**** Data excerpts ****

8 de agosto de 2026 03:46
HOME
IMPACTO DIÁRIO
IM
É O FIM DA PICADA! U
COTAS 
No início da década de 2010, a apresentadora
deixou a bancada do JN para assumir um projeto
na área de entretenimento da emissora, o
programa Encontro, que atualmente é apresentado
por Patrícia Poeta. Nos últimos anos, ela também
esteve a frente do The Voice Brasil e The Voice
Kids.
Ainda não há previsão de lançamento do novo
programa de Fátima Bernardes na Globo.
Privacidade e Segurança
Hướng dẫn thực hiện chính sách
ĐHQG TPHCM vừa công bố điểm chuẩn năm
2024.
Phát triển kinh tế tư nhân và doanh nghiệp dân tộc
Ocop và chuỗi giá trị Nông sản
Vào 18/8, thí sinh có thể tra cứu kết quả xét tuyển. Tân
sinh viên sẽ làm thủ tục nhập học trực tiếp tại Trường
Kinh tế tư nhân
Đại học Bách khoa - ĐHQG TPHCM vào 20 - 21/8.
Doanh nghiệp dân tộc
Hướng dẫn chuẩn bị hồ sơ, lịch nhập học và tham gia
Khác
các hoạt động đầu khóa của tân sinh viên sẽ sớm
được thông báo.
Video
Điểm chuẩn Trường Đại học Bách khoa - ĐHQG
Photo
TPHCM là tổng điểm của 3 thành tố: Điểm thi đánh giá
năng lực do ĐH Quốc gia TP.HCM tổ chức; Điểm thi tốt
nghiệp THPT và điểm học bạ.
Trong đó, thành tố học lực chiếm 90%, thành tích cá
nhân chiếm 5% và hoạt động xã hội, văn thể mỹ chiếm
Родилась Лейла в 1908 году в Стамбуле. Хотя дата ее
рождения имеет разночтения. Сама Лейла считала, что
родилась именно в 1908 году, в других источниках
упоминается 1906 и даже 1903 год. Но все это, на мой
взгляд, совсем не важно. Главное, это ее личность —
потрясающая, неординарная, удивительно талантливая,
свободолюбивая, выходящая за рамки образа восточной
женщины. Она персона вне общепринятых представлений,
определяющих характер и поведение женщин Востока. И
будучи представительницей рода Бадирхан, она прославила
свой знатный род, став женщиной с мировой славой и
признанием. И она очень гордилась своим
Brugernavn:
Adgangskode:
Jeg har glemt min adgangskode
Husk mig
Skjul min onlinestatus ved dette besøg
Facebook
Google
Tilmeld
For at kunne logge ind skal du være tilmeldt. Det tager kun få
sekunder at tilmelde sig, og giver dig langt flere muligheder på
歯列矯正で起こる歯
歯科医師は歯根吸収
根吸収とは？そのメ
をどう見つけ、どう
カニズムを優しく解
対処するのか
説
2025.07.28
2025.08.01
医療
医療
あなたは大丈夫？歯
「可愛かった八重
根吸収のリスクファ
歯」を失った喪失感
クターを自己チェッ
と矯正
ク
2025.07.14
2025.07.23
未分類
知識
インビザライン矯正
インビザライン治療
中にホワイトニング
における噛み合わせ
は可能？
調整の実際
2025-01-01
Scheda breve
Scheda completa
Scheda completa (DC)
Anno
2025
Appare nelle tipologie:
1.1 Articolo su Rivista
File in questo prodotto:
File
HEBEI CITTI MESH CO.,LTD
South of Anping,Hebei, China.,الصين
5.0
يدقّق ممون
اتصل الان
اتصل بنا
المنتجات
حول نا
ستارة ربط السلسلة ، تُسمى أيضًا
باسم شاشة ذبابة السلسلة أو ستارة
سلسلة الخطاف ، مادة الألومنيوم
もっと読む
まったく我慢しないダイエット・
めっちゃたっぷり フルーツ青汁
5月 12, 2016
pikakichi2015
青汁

****

*Exercise details:* Reprint the data above from the opening line to the line holding "Trong đó, thành", inclusive, and nothing else.

*Finished task:*
8 de agosto de 2026 03:46
HOME
IMPACTO DIÁRIO
IM
É O FIM DA PICADA! U
COTAS 
No início da década de 2010, a apresentadora
deixou a bancada do JN para assumir um projeto
na área de entretenimento da emissora, o
programa Encontro, que atualmente é apresentado
por Patrícia Poeta. Nos últimos anos, ela também
esteve a frente do The Voice Brasil e The Voice
Kids.
Ainda não há previsão de lançamento do novo
programa de Fátima Bernardes na Globo.
Privacidade e Segurança
Hướng dẫn thực hiện chính sách
ĐHQG TPHCM vừa công bố điểm chuẩn năm
2024.
Phát triển kinh tế tư nhân và doanh nghiệp dân tộc
Ocop và chuỗi giá trị Nông sản
Vào 18/8, thí sinh có thể tra cứu kết quả xét tuyển. Tân
sinh viên sẽ làm thủ tục nhập học trực tiếp tại Trường
Kinh tế tư nhân
Đại học Bách khoa - ĐHQG TPHCM vào 20 - 21/8.
Doanh nghiệp dân tộc
Hướng dẫn chuẩn bị hồ sơ, lịch nhập học và tham gia
Khác
các hoạt động đầu khóa của tân sinh viên sẽ sớm
được thông báo.
Video
Điểm chuẩn Trường Đại học Bách khoa - ĐHQG
Photo
TPHCM là tổng điểm của 3 thành tố: Điểm thi đánh giá
năng lực do ĐH Quốc gia TP.HCM tổ chức; Điểm thi tốt
nghiệp THPT và điểm học bạ.
Trong đó, thành tố học lực chiếm 90%, thành tích cá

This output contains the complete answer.